Finding Peace Where You Are

Published by Amber Mieras, Family Advisory Council Chair on Dec 08, 2022

Dear Friends of Feeding Matters,

When Jax was born, we were aware of his Down Syndrome diagnosis and were prepared for the traits we expected: low muscle tone, some heart concerns, and more. What we did not expect was at 8 days old to be walking back into the hospital with our first failure to thrive diagnosis. After 4 months of numerous appointments, medications, and sleepless nights and tears, we were back there again with our second failure to thrive. This was when we got Jax’s NG tube and officially began our feeding journey. We started feeding therapies, tested out different formulas, and tried every suggestion given to us to help Jax eat. After an open-heart surgery at 10 months old we hoped for feeding improvement. After a g tube placement, we prayed for better eating. After years of therapies, a tongue tie procedure, countless “practice” meals and food play sessions at home, we were still making very little progress. This was when I found Feeding Matters.

Life was such a blur at that time I don’t even remember how I stumbled upon the website. But what I do remember was the day my mentor, Heidi reached out to me. For the first time in years, as soon as we started talking, I felt heard and understood. Not just about the medical concerns, but the emotional struggles. It was obvious that Heidi understood what our family was going through.

Over the next few months, I read articles about feeding struggles, attended our first Feeding Matters conference, and continued to have chats with Heidi. I can remember talking to Heidi one afternoon, and asking her how she does it. Her response, “You just have to find peace where you are sometimes”. This is not what I wanted to hear, but it was what I needed to hear. It has taken me years to truly understand this statement.

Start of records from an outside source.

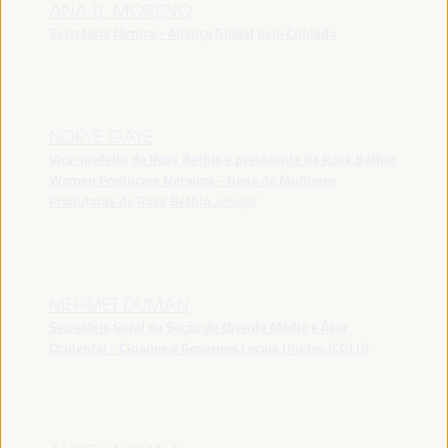
ANA B. MORENO
Secretaria técnica - Aliança Global pelo Cuidado
NDEYE GAYE
Vice-prefeita de Ross Bethio e presidente da Ross Bethio
Women Producers Network - Rede de Mulheres
Produtoras de Ross Bethio
Senegal
MEHMET DUMAN
Secretário Geral da Seção do Oriente Médio e Ásia
Ocidental - Cidades e Governos Locais Unidos (CGLU)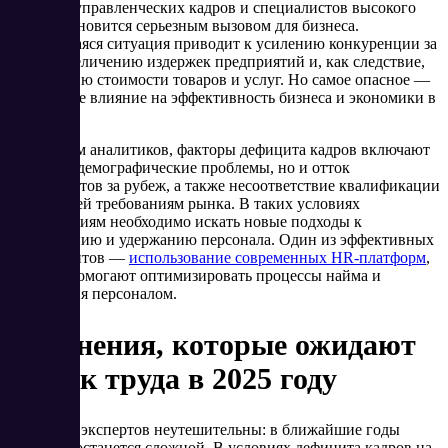
Дефицит управленческих кадров и специалистов высокого
класса становится серьезным вызовом для бизнеса.
Сложившаяся ситуация приводит к усилению конкуренции за
кадры, увеличению издержек предприятий и, как следствие,
увеличению стоимости товаров и услуг. Но самое опасное —
негативное влияние на эффективность бизнеса и экономики в
целом.
По данным аналитиков, факторы дефицита кадров включают
не только демографические проблемы, но и отток
специалистов за рубеж, а также несоответствие квалификации
соискателей требованиям рынка. В таких условиях
предприятиям необходимо искать новые подходы к
привлечению и удержанию персонала. Один из эффективных
инструментов —
использование современных HR-платформ
,
которые помогают оптимизировать процессы найма и
управления персоналом.
Изменения, которые ожидают
рынок труда в 2025 году
Прогнозы экспертов неутешительны: в ближайшие годы
ситуация останется сложной. В условиях дефицита кадров на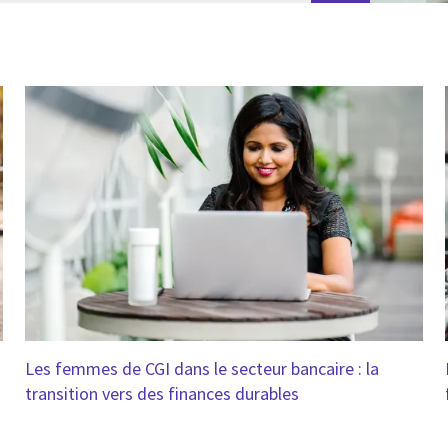
Les femmes de CGI dans le secteur bancaire : la
transition vers des finances durables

As I reflect on the last few years, I have come to understand that I need to strive to have 3 main goals each day when it comes to our family’s feeding experiences.

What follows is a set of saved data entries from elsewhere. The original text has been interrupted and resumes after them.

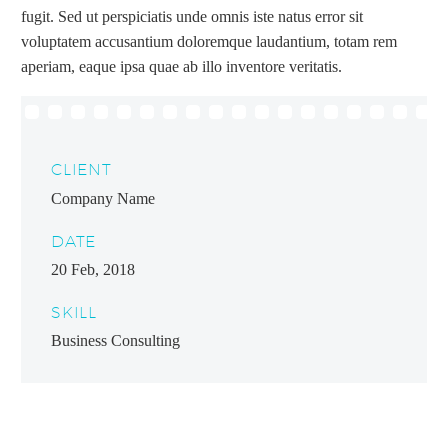
fugit. Sed ut perspiciatis unde omnis iste natus error sit
voluptatem accusantium doloremque laudantium, totam rem
aperiam, eaque ipsa quae ab illo inventore veritatis.
CLIENT
Company Name
DATE
20 Feb, 2018
SKILL
Business Consulting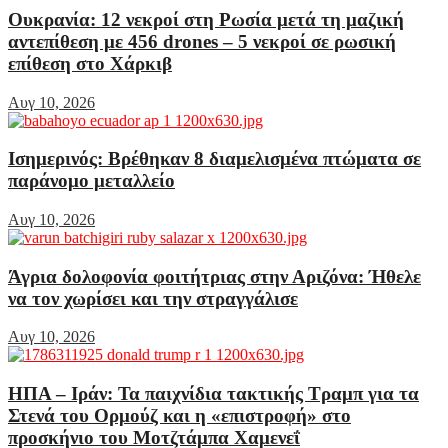
Ουκρανία: 12 νεκροί στη Ρωσία μετά τη μαζική
αντεπίθεση με 456 drones – 5 νεκροί σε ρωσική
επίθεση στο Χάρκιβ
Αυγ 10, 2026
Ισημερινός: Βρέθηκαν 8 διαμελισμένα πτώματα σε
παράνομο μεταλλείο
Αυγ 10, 2026
Άγρια δολοφονία φοιτήτριας στην Αριζόνα: Ήθελε
να τον χωρίσει και την στραγγάλισε
Αυγ 10, 2026
ΗΠΑ – Ιράν: Τα παιχνίδια τακτικής Τραμπ για τα
Στενά του Ορμούζ και η «επιστροφή» στο
προσκήνιο του Μοτζτάμπα Χαμενεΐ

1. Peace – I seek peace each day where Jax is with his feeding journey and how I can support him. I cannot fix this problem away, but I can go into each meal with a heart of gratitude with whatever success we have, no matter how small. And each night, I have to lay down and not replay the hard moments. I must wake up each morning with a joy of starting a new day.

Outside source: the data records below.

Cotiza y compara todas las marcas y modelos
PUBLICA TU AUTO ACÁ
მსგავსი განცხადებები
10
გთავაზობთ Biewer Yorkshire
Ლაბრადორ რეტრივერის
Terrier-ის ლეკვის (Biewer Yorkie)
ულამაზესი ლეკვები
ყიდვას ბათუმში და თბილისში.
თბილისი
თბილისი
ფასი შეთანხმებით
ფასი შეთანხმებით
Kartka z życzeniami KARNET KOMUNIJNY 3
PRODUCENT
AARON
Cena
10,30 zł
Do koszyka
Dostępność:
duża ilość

2. Perspective – I have come to realize that I have to make a choice on how I set myself up to support Jax. I have begged and prayed for so many years for Jax to eat. And yes, I would love for him to, but I have started seeking positive food experiences for him and our entire family instead. By shifting my perspective to better match where we are in this process, I am finding that I am having more moments of celebration, and not so many of fear and disappointment.

3. Purpose – I have met so many amazing families through therapies, Feeding Matters, and just in my daily life that I wouldn’t have had to chance to meet if it wasn’t for Jax and his feeding struggles. I have realized that while I can’t control his pediatric feeding disorder, I can determine what my purpose will be in this journey. I choose to use my challenges and lessons I have learned to support other families going through similar experiences. I have been able to do this by mentoring families with the Power of Two program with Feeding Matters. I also choose to be open and educate others about what PFD looks like in our family by sharing Jax’s struggles and successes.

PFD is hard, it has been long journey, and our family is finding ways to navigate it as best we can. I am so grateful to have had the opportunity to connect with Feeding Matters to help us in our journey and grateful to all of you who support this very important organization. In this season of many feeding pressures, I hope you all can find comfort with where you are in your journey.


Amber Mieras
Family Advisory Council Chair, Feeding Matters

This is a guest blog while Jaclyn Pederson, CEO is out on maternity leave.